Jesus é envolvido pela asfixia. Os pulmões cheios de ar não podem mais se esvaziar. A fronte está impregnada de suor, os olhos saem fora de órbita. Mas o que acontece? Lentamente com um esforço sobre-humano, Jesus toma um ponto de apoio sobre o prego dos pés. Esforça-se a pequenos golpes, se eleva aliviando a tração dos braços. Os músculos do tórax se distendem. A respiração torna-se mais ampla e profunda, os pulmões se esvaziam e o rosto recupera a palidez inicial.

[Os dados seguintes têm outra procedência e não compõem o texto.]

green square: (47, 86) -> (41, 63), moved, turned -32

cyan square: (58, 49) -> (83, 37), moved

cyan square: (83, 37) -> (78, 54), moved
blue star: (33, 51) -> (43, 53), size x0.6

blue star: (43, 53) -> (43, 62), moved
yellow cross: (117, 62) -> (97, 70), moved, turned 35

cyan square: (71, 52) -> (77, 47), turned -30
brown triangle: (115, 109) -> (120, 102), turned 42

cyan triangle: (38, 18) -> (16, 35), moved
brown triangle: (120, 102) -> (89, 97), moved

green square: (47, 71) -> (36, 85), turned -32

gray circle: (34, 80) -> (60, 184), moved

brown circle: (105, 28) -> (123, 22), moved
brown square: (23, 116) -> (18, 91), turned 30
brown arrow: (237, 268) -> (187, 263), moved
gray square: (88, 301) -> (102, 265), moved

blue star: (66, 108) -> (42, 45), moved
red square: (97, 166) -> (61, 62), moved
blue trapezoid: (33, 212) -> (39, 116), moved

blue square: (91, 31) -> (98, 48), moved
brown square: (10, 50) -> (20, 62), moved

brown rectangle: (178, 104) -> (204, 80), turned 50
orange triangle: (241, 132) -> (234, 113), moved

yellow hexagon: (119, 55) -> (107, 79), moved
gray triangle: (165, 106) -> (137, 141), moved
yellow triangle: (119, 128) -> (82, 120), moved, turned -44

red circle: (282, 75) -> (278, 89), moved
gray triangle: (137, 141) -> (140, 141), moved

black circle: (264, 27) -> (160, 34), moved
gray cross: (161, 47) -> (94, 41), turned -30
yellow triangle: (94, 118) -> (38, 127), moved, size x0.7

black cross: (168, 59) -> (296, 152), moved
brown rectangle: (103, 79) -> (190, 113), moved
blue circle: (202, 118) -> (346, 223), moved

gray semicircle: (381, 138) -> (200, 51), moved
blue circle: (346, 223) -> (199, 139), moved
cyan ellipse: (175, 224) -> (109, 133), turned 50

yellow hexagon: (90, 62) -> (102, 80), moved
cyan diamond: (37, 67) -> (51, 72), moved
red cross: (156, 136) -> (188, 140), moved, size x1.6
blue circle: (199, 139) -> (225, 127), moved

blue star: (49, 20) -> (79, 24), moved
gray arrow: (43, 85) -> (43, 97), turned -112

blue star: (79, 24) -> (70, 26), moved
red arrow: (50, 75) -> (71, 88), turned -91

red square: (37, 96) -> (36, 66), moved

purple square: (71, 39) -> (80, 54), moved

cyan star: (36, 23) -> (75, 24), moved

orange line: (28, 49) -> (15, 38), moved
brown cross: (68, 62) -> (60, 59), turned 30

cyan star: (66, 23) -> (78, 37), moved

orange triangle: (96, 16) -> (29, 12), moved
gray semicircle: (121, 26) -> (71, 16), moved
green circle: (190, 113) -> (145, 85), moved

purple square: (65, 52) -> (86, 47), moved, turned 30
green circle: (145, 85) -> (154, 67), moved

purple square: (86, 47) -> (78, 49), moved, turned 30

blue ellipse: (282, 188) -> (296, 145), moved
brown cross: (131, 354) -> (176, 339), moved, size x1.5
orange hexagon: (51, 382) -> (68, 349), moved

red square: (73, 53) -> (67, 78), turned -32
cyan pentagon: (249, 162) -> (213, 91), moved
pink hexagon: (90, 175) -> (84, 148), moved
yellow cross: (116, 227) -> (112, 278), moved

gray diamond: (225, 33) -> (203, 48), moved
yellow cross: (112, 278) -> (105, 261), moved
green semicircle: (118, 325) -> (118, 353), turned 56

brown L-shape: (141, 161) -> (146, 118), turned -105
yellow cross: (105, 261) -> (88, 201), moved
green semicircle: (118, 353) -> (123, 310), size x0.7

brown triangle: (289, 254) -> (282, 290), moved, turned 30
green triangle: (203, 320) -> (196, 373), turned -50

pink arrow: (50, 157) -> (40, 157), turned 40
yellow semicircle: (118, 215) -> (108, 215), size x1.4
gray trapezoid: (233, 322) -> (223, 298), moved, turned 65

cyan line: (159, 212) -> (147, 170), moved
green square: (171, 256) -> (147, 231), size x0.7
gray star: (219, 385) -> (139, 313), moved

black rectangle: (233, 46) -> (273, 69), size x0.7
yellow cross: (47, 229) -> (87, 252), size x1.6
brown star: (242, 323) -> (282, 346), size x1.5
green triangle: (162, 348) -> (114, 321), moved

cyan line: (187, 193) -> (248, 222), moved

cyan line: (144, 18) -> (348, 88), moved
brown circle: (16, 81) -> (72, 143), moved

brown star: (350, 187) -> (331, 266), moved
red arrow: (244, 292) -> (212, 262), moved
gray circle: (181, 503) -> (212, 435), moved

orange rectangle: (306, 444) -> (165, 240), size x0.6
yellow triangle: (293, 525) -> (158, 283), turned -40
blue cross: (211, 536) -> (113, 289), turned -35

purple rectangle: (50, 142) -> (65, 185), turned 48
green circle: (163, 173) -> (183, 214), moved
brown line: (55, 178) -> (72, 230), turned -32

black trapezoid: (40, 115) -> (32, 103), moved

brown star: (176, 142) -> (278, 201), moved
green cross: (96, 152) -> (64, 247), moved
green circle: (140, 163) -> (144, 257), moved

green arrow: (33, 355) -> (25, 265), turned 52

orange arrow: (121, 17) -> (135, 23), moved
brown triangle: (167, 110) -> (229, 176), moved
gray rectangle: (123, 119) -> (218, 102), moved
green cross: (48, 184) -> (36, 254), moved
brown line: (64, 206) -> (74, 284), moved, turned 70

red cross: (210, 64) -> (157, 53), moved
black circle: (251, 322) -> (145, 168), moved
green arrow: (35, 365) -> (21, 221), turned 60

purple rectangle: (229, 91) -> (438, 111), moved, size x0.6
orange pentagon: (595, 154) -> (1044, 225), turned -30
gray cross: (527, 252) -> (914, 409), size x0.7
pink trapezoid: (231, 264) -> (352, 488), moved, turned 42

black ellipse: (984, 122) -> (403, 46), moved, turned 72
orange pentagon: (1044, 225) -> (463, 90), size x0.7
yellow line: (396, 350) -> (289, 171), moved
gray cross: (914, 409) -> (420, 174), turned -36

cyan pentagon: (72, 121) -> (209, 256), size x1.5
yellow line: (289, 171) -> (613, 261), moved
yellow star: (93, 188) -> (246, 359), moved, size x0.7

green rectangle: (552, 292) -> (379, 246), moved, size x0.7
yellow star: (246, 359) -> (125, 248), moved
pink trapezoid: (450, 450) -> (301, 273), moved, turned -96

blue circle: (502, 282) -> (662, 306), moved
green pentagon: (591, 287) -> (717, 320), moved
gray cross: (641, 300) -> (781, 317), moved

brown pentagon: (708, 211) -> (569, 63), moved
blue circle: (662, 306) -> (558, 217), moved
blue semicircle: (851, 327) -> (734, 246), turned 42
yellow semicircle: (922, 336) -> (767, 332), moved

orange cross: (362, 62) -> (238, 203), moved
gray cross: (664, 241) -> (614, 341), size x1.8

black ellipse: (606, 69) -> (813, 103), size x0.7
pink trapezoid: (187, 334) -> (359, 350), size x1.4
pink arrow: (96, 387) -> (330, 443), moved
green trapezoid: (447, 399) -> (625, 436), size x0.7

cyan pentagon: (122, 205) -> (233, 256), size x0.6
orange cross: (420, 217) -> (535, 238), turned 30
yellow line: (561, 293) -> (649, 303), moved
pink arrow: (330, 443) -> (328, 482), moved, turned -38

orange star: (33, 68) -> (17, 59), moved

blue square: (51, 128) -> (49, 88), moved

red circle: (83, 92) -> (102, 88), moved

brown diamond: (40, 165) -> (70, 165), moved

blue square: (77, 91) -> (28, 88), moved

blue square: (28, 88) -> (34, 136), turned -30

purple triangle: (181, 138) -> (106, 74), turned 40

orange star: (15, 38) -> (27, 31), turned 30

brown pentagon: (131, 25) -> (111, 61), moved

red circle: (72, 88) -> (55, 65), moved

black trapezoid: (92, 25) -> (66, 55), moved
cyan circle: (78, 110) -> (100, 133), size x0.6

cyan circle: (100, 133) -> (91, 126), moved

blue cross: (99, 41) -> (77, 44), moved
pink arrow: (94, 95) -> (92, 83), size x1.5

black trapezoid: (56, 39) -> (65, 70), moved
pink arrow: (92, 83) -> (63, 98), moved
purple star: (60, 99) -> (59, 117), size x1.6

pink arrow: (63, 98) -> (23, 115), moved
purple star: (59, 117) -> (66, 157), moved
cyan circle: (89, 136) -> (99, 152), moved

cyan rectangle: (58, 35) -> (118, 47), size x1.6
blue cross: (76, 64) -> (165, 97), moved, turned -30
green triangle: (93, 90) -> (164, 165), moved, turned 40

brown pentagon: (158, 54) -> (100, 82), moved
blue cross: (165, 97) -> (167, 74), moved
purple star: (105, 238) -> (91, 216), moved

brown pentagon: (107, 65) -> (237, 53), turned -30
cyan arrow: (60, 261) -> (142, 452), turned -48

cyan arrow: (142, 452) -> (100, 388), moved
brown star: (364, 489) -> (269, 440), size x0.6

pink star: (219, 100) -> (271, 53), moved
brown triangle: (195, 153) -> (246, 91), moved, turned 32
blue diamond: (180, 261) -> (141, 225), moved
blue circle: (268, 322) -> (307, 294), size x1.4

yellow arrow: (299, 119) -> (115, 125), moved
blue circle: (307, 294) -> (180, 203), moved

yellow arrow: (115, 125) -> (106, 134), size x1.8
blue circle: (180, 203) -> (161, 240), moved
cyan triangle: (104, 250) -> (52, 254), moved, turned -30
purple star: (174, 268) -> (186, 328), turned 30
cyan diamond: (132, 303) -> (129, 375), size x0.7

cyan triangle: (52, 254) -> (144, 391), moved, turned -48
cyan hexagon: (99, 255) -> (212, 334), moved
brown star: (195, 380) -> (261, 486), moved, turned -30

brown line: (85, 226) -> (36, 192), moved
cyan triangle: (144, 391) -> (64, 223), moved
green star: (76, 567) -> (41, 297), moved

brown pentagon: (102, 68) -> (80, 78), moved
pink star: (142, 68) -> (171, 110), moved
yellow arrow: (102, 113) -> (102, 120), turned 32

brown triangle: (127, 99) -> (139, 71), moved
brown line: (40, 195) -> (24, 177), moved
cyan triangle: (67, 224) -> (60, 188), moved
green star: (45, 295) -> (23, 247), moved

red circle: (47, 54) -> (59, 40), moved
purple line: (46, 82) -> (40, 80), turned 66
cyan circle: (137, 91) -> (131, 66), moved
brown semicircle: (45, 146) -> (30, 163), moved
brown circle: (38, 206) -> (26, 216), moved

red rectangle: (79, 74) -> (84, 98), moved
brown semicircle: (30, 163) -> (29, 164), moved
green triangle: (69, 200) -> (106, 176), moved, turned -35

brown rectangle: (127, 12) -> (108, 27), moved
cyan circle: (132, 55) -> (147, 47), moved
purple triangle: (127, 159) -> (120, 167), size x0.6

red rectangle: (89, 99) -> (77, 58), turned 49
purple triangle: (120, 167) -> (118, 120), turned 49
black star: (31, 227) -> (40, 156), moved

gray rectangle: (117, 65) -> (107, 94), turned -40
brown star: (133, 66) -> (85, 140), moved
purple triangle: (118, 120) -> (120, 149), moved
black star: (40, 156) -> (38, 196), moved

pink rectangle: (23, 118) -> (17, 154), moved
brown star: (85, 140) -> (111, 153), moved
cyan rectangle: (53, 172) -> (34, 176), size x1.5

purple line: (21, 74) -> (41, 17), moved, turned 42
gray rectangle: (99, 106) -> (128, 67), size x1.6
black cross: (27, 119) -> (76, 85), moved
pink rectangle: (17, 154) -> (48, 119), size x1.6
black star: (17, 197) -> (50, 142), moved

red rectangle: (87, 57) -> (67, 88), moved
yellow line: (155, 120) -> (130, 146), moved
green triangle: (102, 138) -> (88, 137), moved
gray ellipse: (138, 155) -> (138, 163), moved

Por que este esforço? Porque Jesus quer falar: "Jesus, porém, dizia: Pai, perdoa-lhes; porque não sabem o que fazem. Então repartiram as vestes dele, deitando sortes sobre elas". (Lucas 23:34). Logo em seguida o corpo começa afrouxar-se de novo, e a asfixia recomeça. Foram transmitidas sete frases pronunciadas por ele na cruz: cada vez que quer falar, deverá elevar-se tendo como apoio o prego dos pés. Inimaginável! Atraídas pelo sangue que ainda escorre e pelo coagulado, enxames de moscas zunem ao redor do seu corpo, mas ele não pode enxotá-las. Pouco depois o céu escurece, o sol se esconde: de repente a temperatura diminui. Logo serão três da tarde, depois de uma tortura que dura três horas. (Lucas 23:44; Mateus 27:45; Marcos 15:33). Todas as suas dores, a sede, as cãibras, a asfixia, o latejar dos nervos medianos arrancam-lhe um lamento: "E, à hora nona, bradou Jesus em alta voz: Eloí, Eloí, lamá, sabactani? que, traduzido, é: Deus meu, Deus meu, por que me desamparaste"? (Marcos 15:34; Mateus 27:46). Jesus grita: Tudo está consumado! "Jesus, clamando com grande voz, disse: Pai, nas tuas mãos entrego o meu espírito. E, havendo dito isso, expirou. (Lucas 23:46). Ele morre em meu lugar... E no seu.
Eu já reconheci isto e você? Busque-O. Ele é a Única esperança.
E, no Getsemani, "posto em agonia, orava mais intensamente; e o seu suor tornou-se como grandes gotas de sangue, que caíam sobre o chão". (Lucas 22:44). Notem que o único evangelista que relata o fato é um médico, Lucas. E o faz com a precisão de um clínico.
O suar sangue, ou hematidrose é um fenômeno raríssimo. É produzido em condições excepcionais. Para provocá-lo é necessário uma fraqueza física, acompanhada de um abatimento moral violento causado por uma profunda emoção, por um grande medo. O terror, o susto, a angústia terrível de sentir-se carregando todos os pecados dos homens devem ter esmagado Jesus.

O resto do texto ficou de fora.